Betweenness centrality is the measure of how many shortest paths involve a specific vertex. It is good for determining how important a node is in controlling the "flow" of a graph. Betweenness centrality can be determined by summing the number of geodesic paths connecting two vertices (j and k) that pass through the vertex in question (i) divided by all paths between j and k. If there is more than one node on a geodesic path between j and k, they will have to "share credit."

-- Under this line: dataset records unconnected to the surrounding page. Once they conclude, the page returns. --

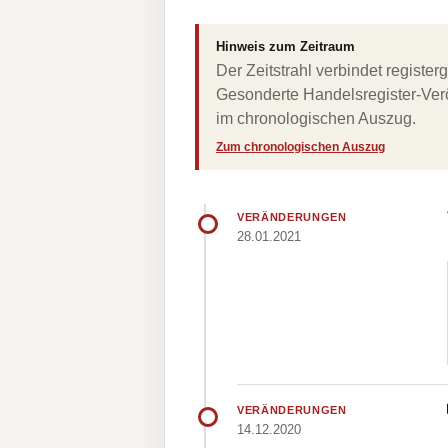
Hinweis zum Zeitraum
Der Zeitstrahl verbindet regist
Gesonderte Handelsregister-Verö
im chronologischen Auszug.
Zum chronologischen Auszug
VERÄNDERUNGEN
28.01.2021
VERÄNDERUNGEN
14.12.2020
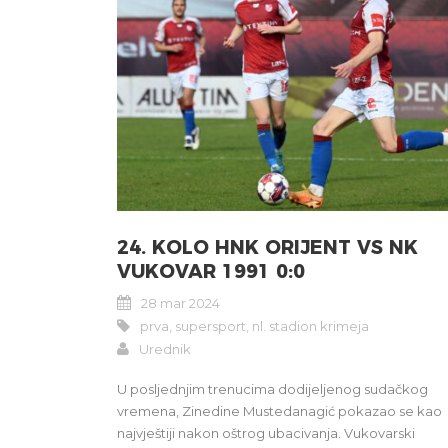
24. KOLO HNK ORIJENT VS NK
VUKOVAR 1991 0:0
28 mar 2024
prva
,
supersport
,
nl. stadion krimeja
Urednik
U posljednjim trenucima dodijeljenog sudačkog
vremena, Zinedine Mustedanagić pokazao se kao
najvještiji nakon oštrog ubacivanja. Vukovarski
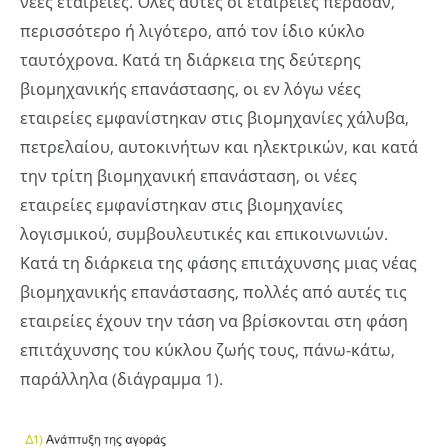
νέες εταιρείες. Όλες αυτές οι εταιρείες πέρασαν,
περισσότερο ή λιγότερο, από τον ίδιο κύκλο
ταυτόχρονα. Κατά τη διάρκεια της δεύτερης
βιομηχανικής επανάστασης, οι εν λόγω νέες
εταιρείες εμφανίστηκαν στις βιομηχανίες χάλυβα,
πετρελαίου, αυτοκινήτων και ηλεκτρικών, και κατά
την τρίτη βιομηχανική επανάσταση, οι νέες
εταιρείες εμφανίστηκαν στις βιομηχανίες
λογισμικού, συμβουλευτικές και επικοινωνιών.
Κατά τη διάρκεια της φάσης επιτάχυνσης μιας νέας
βιομηχανικής επανάστασης, πολλές από αυτές τις
εταιρείες έχουν την τάση να βρίσκονται στη φάση
επιτάχυνσης του κύκλου ζωής τους, πάνω-κάτω,
παράλληλα (διάγραμμα 1).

Closeness centrality is the measure of how many shortest paths a vertex has to all other vertices in the graph. It is good for determining how "close to the center" of a graph a vertex is. Closeness centrality can be determined by taking the inverse of the average geodesic distance from the vertex in question to all other vertices. Values of closeness tend to span a small range and there is little chance that a change in the graph will affect closeness to a great degree.

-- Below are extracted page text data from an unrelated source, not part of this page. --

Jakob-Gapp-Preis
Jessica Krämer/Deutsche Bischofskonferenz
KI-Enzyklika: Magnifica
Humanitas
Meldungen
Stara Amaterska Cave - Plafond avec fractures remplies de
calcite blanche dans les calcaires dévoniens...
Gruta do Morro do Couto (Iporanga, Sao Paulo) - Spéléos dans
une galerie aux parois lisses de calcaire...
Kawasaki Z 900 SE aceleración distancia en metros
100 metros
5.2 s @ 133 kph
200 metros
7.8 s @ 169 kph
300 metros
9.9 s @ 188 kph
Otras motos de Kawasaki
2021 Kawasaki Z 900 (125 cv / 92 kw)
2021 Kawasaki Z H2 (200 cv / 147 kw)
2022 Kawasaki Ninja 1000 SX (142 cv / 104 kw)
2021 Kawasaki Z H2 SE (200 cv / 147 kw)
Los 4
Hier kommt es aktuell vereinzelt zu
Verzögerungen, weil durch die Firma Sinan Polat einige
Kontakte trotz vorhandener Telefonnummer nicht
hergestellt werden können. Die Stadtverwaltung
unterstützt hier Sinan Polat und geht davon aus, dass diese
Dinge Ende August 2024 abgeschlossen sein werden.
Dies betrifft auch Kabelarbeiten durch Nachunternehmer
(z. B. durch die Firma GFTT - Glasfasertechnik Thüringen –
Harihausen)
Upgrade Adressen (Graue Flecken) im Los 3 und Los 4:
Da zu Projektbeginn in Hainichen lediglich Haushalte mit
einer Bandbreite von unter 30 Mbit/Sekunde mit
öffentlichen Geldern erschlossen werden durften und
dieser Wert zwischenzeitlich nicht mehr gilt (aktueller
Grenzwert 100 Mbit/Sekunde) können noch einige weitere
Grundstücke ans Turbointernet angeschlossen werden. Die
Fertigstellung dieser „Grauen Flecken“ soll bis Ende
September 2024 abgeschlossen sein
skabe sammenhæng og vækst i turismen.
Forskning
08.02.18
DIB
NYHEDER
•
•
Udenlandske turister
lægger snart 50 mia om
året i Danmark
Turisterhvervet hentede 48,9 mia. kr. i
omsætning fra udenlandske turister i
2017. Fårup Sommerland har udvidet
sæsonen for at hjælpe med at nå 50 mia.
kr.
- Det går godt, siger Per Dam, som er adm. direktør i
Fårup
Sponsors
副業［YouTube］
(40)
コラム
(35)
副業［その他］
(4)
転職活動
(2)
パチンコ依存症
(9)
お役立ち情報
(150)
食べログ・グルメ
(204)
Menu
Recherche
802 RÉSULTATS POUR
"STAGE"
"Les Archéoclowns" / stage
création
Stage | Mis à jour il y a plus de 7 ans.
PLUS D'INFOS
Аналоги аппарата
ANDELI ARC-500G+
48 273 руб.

Wednesday, September 8, 2010
Lecture 5 - Mathematics of Networks
Another metric of a network is components. In weakly connected components every node can be reached from every other node. In strongly connected components each node must be reached from every other node within the component.
Final thing that is covered is the eigenvalues and eigenvectors. We calculated the eigenvalues and eigenvectors of a matrix from the given formulas.
Thursday, September 2, 2010
Lecture 4 - Mathematics of Networks
Networks are equivalent to graphs and are graphed in many different ways depending on the type on network such as Planar graphs, tree graphs, and Hyper graphs.
Planar graphs are graphs that can be drawn without any of the edges crossing.
Tree graphs are undirected and contain no cycles.
Hyper graphs are graphs that join more than two nodes at a time (hyperEdge).
Wednesday, September 1, 2010
Lecture 3-Project Descriptions and Internet measurements
Tuesday, August 31, 2010
Lecture 2-Introduction to Complex Networks
nodes:A collection of entities (not computers) which have properties that are somehow related to each other.
links:connection between nodes.
As a computer science student i was thinking that complex networks have only focused on computer networks! We first began discussing about basic structures of the networks (not only computer but also other networks that form connections inside themselves). So, a complex network does not consist of computers or machines but also it can consist of people, forks in rivers, proteins, web pages, organisms etc. It is not simple and straightforward. It is made of multiple parts.Complex networks are large, sparse and they are usually dynamic and evolving.
Looking at these information, it looks like it is graph theory but the emphasis is on data and mechanistic explanations. So, looking at graph theory side, a complex networks structure consists of graphs which can be undirected or directed (looking at the interaction between two neighboring nodes), weighted, connected or disconnected.
As a summary:a complex system consists of large number of components interacting with each other and all components and interactions are different from each other. In this system who interacts with whom can be visualized as a network.
A question may come into mind:why study such complex systems and what is the benefit that we will get?
Answer: They have lots of easily available data and large networks may contain information about basic design principles and the history of the complex system.So looking at one complex network we can understand some other networks which form from the same structure.